The thing is my career has been anything but what I planned. And yet, it’s worked out to be beyond my narrow expectations. It started with me imagining working for a plastics company. After graduation I was called back for a second onsite interview, but my trip was delayed by a case of strep throat, something I hadn’t had since I was 12. I mean this was in 1995 and the last time I’d taken antibiotics was just after the 1984 Olympics. After a valiant attempt to persuade the doctor I had to go on this interview, I acquiesced. The trip was rescheduled but due to the previous recession, they reduced the number of positions.

The summer wore on and while waiting for full-time employment, I took a part-time job as an on-call secretary and had a lot of fun. I learned how to edit Word documents in DOS. Geeky but fortunately a skill I never used again.

Company ID from my stint as a secretary.

Company ID from my stint as a secretary.

A couple of months later, I got a job using my degree, and it was a sweet deal for a 22-year-old. Company car, credit card, lots of travel. Only one problem. I was absolutely freaked out driving on freeways. I even had my boyfriend (now husband) plan out routes to his house avoiding them. Needless to say, I conquered that fear, learned to love business travel, got to see a lot of really cool facilities from department stores to factories that had been around for over 100 years. I also realized that I loved being a consultant. My employer also “happened” to have a position open up in the same city a few months after said boyfriend moved there.

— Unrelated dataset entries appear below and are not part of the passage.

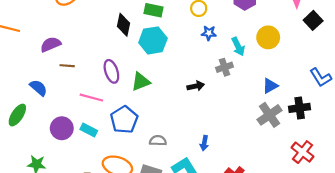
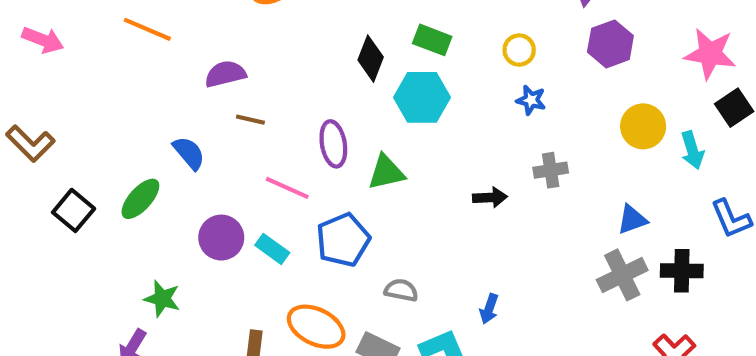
cyan arrow: (238, 47) -> (692, 150), moved

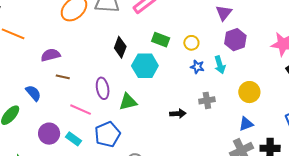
green rectangle: (432, 40) -> (161, 40), moved
yellow circle: (643, 126) -> (249, 92), moved
cyan arrow: (692, 150) -> (220, 65), moved

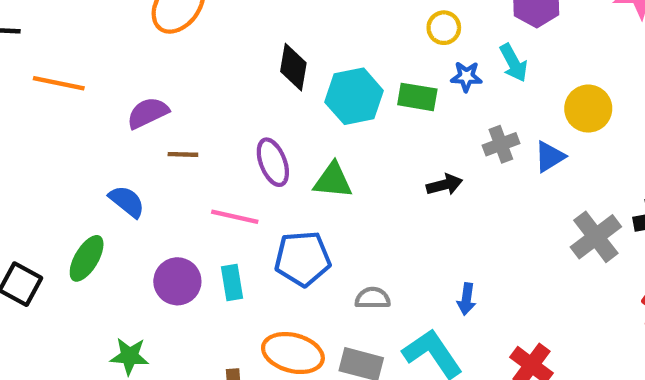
green rectangle: (161, 40) -> (417, 97), moved
green triangle: (128, 102) -> (333, 180), turned 30
blue triangle: (246, 124) -> (550, 157), moved
blue pentagon: (107, 134) -> (303, 259), turned 30
cyan rectangle: (74, 139) -> (232, 282), turned 56

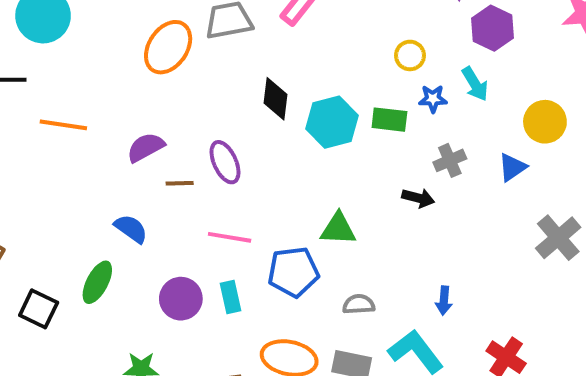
gray cross: (501, 144) -> (450, 160), moved
purple ellipse: (273, 162) -> (225, 162), moved
green triangle: (333, 180) -> (338, 229), moved
black arrow: (444, 185) -> (418, 198), turned 32

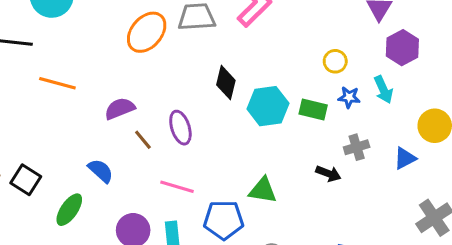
brown line: (180, 183) -> (143, 140), turned 45
black square: (39, 309) -> (26, 180), moved

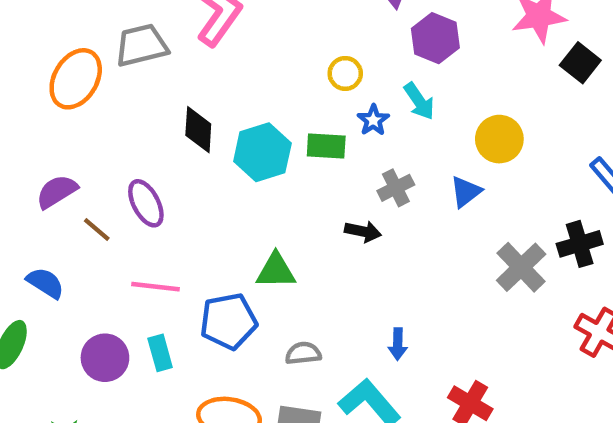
blue star: (349, 97) -> (373, 120), turned -30

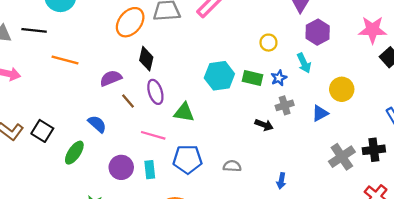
blue star: (373, 120) -> (279, 78), moved
black diamond: (198, 130) -> (146, 59), moved
green triangle: (276, 271) -> (184, 112), moved
blue arrow: (398, 344) -> (281, 181), moved
gray semicircle: (303, 353) -> (232, 166), moved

A picture of me in a hardhat from my first employer. Ignore the mom jeans and cat vest. It was 1996

A picture of me in a hardhat from my first employer. Ignore the mom jeans and cat vest. It was 1996.

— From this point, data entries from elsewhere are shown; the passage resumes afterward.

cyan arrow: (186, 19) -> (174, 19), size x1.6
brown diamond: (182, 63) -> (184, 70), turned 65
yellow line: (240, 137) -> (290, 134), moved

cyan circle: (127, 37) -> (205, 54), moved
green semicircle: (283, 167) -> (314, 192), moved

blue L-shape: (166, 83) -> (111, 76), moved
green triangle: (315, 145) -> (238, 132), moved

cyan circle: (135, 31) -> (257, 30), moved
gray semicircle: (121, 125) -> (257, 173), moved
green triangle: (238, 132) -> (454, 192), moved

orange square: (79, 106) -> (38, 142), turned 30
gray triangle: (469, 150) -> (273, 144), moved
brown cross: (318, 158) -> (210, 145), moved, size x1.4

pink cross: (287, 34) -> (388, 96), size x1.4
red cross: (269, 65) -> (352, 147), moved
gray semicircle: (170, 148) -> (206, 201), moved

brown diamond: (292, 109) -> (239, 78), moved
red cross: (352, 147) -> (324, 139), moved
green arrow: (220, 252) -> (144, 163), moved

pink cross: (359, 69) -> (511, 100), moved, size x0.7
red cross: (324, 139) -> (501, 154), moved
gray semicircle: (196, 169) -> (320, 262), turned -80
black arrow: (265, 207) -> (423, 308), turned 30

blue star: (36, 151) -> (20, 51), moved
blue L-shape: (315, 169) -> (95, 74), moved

A year later, I was laid off but found a position with my current employer, one of the largest engineering firms in the world. Fourteen years later, I have had the opportunity to travel overseas, gained a both a breadth of knowledge in environmental engineering, as well as developed areas of expertise. I now telework and work part time.

It’s interesting. Most days I work from home and wear a shirt and jeans. In the office, I wear business casual clothes. When I do field work, it’s steel-toed boots, cargos, t-shirts, and Carhardts when it’s cold. Often I need to wear a safety vest and hardhat.

The funny thing is when I’m working I picture myself in a nice shirt and pants with dress shoes. A year ago, I shared an elevator with a fellow business woman. She looked at me rather tentatively and I realized I was wearing my field clothes. She didn’t see a chemical engineer, she saw an ordinary worker.

My typical field attire.

My typical field attire.

Think about who you passed recently. Did you see a business woman wearing a green blouse, black blazer, and wing-tip shoes? How about a worker wearing Carhardts and work boots? Did you treat them differently? Guess what? The blouse and blazer is what I wore a week ago Friday. The coveralls and work boots? I’m wearing them today. And both days I loved my job.